Nirgal stopped to look outside of himself, to stare around at the audience; people watching him rapt, silent. He gestured with a hand, to draw them all together. “In the meantime, we have to help each other. We have to regulate ourselves, we have to take care of the land. And it’s here, in this part of the project, that Mars can help Earth. First, we are an experiment in taking care of the land. Everyone learns from that, and some lessons can be applied here. Then, more importantly, though most of the population will always be located here on Earth, a goodly fraction of it can move to Mars. It will help ease the situation, and we’ll be happy to take them. We have an obligation to take on as many people as we possibly can, because we on Mars are Terrans still, and we are all in this together. Earth and Mars — and there are other habitable worlds in the solar system as well, none as big as our two, but there are a lot of them. And by using them all, and cooperating, we can get through the populated years. And walk out into a golden age.”

That day’s talk made quite an impression, as far as one could tell from within the eye of the media storm. Nirgal conversed for hours every day after that, with group after group, elaborating the ideas he had first expressed in that meeting. It was exhausting work, and after a few weeks of it without any letup, he looked out his bedroom window one cloudless morning, and went out and talked to his escort about making an expedition. And the escort agreed to tell the people in Bern he was touring privately; and they took a train up into the Alps.

The train ran south from Bern, past a long blue lake called the Thuner See, which was flanked by steep grassy alps, and ramparts and spires of gray granite. The lakeside towns were topped by slate roof tiles, dominated by ancient trees and an occasional castle, everything in perfect repair. The vast green pastures between the towns were dotted by big wooden farmhouses, with red carnations in flower boxes at every window and balcony. It was a style that had not changed in five hundred years, the escorts told him. Settling into the land, as if natural to it. The green alps had been cleared of trees and stones — in their original state they had been forests. So they were terraformed spaces, huge hilly lawns that had been created to provide forage for cattle. Such an agriculture had not made economic sense as capitalism denned it, but the Swiss had supported the high farms anyway, because they thought it was important, or beautiful, or both at once. It was Swiss. “There are values higher than economic values,” Vlad had insisted back in the congress on Mars, and Nirgal saw now how there were people on Earth who had always believed that, at least in part. Werteswandel, they were saying down in Bern, mutation of values; but it could as well be evolution of values, return of values; gradual change, rather than punctuated equilibrium; benevolent residual archaisms, which endured and endured, until slowly these high isolated mountain valleys had taught the world how to live, their big farmhouses floating by on green waves.
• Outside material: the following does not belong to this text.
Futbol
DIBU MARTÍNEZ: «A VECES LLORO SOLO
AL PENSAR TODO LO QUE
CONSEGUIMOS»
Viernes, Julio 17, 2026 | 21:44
A shaft of yellow sun split the clouds and struck the hill behind one such farm, and the alp gleamed in an emerald mass, so intensely green that Nirgal felt disoriented, then actually dizzy; it was hard to focus on such a radiant green!

The heraldic hill disappeared. Others appeared in the window, wave after green wave, luminous with their own reality. At the town of Interlaken the train turned and began to ascend a valley so steep that in places the tracks entered tunnels into the rocky sides of the valley, and spiraled a full 360 degrees inside the mountain before coming back out into the sun, the head of the train right above the tail. The train ran on tracks rather than pistes because the Swiss had not been convinced that the new technology was enough of an improvement to justify replacing what they already had. And so the train vibrated, and even rocked side to side, as it rumbled and squealed uphill, steel on steel.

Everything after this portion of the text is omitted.